- _Description of the task_: Every line in the records below that holds the word "select" is to be copied.

(Document understanding data)
Content starts

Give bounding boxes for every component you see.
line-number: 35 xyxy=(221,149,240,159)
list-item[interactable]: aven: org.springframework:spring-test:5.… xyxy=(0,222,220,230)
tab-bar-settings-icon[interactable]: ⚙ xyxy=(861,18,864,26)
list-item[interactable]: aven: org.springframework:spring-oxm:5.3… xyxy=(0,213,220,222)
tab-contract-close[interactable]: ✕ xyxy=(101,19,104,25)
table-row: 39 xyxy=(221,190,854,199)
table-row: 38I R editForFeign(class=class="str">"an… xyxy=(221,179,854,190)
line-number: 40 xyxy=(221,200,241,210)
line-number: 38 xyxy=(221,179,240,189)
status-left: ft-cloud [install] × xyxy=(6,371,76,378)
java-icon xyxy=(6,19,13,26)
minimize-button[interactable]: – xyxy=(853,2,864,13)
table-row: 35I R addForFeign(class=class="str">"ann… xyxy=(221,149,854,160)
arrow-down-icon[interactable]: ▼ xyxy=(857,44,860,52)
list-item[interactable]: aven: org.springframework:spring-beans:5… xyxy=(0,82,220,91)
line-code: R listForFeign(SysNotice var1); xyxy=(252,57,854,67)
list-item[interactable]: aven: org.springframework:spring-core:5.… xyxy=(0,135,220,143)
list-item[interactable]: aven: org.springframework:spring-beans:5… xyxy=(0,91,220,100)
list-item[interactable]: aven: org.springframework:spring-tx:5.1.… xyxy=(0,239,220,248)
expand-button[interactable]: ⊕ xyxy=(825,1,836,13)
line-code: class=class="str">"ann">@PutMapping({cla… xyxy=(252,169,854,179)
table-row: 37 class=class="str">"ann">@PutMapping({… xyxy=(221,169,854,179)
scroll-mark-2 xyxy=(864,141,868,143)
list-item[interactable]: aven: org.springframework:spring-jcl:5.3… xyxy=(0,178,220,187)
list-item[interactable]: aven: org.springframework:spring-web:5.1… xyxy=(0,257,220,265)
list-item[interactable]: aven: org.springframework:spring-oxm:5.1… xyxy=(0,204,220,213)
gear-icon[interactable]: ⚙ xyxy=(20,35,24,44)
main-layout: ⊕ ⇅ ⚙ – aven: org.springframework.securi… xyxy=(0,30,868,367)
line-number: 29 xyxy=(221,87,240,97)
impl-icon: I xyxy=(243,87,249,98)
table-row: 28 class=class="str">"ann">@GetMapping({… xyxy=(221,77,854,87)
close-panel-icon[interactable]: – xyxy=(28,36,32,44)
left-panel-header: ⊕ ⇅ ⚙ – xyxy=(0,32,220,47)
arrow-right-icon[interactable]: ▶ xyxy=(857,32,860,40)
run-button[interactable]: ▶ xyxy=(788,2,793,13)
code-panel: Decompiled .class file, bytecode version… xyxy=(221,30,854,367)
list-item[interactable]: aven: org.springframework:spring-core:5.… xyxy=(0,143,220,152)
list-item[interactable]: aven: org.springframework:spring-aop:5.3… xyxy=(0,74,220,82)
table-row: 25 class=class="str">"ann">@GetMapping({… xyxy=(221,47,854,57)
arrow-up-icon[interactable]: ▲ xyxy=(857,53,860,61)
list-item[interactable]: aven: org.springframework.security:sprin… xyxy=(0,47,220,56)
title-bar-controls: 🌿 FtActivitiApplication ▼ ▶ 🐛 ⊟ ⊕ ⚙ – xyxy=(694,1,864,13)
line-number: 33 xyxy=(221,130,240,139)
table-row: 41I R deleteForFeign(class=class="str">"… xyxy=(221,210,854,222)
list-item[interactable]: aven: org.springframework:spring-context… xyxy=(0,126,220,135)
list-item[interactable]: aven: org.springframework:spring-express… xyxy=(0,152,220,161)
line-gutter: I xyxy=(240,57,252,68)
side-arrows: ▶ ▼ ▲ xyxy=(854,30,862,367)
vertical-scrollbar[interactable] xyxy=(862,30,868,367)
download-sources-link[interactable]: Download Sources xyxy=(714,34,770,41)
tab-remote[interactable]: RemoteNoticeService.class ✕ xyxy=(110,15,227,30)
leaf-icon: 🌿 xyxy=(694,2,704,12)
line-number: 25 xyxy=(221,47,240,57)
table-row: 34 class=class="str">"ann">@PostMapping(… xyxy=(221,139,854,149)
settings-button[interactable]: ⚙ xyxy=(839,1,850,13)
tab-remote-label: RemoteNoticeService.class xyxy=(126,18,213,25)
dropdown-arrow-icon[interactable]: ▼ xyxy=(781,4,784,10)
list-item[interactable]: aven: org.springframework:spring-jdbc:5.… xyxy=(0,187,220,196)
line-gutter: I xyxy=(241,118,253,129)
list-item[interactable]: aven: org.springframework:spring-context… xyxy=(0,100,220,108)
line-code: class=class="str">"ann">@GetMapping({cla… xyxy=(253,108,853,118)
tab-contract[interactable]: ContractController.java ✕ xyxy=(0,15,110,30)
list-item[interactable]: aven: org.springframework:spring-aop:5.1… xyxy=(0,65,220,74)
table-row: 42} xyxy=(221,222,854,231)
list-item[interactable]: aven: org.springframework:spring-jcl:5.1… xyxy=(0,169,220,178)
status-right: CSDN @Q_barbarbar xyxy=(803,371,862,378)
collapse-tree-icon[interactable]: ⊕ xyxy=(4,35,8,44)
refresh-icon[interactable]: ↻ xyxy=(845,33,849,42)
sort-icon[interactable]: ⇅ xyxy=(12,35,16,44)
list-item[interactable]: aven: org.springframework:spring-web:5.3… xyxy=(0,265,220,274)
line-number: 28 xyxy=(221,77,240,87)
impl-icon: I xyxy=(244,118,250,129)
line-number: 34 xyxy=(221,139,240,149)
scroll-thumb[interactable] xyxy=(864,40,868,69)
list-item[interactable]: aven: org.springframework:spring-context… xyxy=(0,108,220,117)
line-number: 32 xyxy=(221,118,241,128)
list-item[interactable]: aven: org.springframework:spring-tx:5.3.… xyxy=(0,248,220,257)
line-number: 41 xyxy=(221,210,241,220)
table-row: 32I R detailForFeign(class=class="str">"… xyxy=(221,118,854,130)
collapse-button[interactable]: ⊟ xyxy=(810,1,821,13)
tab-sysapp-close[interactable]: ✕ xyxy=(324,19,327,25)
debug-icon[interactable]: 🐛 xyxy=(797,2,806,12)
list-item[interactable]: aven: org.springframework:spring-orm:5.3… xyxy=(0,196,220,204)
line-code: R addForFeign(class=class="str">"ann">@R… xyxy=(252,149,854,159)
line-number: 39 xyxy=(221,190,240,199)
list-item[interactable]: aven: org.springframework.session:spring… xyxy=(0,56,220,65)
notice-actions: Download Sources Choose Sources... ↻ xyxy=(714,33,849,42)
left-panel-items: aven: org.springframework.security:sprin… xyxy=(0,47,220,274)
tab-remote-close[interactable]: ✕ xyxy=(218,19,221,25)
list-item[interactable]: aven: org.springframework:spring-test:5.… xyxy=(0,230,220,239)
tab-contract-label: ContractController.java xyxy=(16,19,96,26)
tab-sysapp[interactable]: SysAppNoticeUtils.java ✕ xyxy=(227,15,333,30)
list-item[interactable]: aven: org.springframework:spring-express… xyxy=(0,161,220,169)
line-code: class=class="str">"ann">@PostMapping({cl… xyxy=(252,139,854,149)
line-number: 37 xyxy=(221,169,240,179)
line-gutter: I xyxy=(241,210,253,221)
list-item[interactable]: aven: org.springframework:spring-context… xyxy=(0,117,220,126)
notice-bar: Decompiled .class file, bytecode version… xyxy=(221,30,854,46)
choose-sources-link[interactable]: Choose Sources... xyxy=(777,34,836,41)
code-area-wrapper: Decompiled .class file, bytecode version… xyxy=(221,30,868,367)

Content ends
Content starts

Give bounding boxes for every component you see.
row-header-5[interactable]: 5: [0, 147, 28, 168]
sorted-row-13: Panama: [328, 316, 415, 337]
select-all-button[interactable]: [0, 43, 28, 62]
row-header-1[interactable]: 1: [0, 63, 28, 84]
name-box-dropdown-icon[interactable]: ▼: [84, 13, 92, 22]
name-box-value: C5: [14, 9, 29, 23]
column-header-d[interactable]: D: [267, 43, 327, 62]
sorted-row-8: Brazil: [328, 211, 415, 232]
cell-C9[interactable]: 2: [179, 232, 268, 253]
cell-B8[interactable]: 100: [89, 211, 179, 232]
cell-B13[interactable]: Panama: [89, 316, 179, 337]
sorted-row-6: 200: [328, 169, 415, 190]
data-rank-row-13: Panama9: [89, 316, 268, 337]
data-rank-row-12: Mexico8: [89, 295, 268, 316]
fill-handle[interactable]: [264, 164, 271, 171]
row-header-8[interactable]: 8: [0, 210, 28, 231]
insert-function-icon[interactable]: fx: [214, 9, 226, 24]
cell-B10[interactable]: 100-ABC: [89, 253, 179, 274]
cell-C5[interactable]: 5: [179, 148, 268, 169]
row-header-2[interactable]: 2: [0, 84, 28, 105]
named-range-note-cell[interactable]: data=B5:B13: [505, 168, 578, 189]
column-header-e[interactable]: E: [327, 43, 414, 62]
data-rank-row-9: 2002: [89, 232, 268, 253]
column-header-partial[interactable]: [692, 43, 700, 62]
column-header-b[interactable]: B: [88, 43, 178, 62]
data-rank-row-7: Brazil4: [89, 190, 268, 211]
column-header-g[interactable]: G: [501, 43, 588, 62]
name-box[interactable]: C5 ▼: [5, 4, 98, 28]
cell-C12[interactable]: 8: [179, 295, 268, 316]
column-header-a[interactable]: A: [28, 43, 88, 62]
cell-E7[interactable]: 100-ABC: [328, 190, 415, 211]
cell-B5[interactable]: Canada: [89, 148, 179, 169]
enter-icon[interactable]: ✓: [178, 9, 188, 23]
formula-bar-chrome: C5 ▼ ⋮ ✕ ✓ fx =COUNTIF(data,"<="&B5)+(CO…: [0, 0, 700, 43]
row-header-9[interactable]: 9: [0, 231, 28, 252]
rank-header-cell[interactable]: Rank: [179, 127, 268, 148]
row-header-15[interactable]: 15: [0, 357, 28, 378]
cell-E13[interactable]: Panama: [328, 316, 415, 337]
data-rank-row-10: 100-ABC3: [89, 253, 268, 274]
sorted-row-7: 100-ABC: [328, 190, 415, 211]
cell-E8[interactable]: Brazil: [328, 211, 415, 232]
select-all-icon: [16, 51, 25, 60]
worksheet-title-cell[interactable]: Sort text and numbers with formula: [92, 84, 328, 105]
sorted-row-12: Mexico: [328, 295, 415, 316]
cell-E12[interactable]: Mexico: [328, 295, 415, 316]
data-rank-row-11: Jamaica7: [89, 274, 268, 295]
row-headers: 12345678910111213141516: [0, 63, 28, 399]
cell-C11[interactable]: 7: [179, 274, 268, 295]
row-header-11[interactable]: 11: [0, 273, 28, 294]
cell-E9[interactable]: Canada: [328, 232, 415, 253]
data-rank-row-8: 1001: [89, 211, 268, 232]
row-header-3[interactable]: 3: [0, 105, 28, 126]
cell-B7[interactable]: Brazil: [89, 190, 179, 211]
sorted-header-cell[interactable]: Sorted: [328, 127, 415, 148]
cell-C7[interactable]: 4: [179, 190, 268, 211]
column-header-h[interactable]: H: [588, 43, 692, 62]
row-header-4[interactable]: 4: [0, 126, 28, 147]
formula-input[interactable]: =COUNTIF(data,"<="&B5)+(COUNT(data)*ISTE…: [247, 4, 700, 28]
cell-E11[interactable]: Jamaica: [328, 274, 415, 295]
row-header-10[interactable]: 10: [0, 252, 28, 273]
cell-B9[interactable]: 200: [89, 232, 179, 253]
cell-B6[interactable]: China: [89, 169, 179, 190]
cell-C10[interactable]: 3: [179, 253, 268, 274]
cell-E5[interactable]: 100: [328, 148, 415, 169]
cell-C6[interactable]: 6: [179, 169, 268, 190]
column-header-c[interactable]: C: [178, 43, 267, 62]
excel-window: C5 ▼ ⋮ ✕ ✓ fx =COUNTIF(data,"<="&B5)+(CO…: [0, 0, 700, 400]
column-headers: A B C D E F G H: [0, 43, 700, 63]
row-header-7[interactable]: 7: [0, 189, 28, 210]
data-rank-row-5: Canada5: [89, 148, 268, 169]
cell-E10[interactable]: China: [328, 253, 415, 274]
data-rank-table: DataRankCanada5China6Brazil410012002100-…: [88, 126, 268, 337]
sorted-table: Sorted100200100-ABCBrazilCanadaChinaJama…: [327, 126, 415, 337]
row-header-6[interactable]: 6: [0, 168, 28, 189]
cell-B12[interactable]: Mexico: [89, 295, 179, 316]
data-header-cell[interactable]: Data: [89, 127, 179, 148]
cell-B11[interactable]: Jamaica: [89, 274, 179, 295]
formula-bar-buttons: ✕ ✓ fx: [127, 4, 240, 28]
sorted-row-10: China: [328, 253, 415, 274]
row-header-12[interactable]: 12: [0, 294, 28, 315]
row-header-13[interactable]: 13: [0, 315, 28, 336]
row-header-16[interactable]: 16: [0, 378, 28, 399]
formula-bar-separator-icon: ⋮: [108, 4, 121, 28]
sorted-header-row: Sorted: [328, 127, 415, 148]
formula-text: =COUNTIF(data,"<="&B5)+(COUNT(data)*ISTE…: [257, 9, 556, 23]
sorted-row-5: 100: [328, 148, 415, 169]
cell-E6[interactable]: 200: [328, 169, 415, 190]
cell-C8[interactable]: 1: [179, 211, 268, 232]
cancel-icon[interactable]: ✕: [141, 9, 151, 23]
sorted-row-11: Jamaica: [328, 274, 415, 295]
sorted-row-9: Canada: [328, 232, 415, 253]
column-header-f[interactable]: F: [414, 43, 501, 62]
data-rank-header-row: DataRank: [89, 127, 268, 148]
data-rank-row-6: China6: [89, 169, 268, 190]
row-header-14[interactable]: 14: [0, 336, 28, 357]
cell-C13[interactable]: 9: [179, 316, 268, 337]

Content ends

- _Answer to this task_:
select-all-button[interactable]: [0, 43, 28, 62]
select-all-icon: [16, 51, 25, 60]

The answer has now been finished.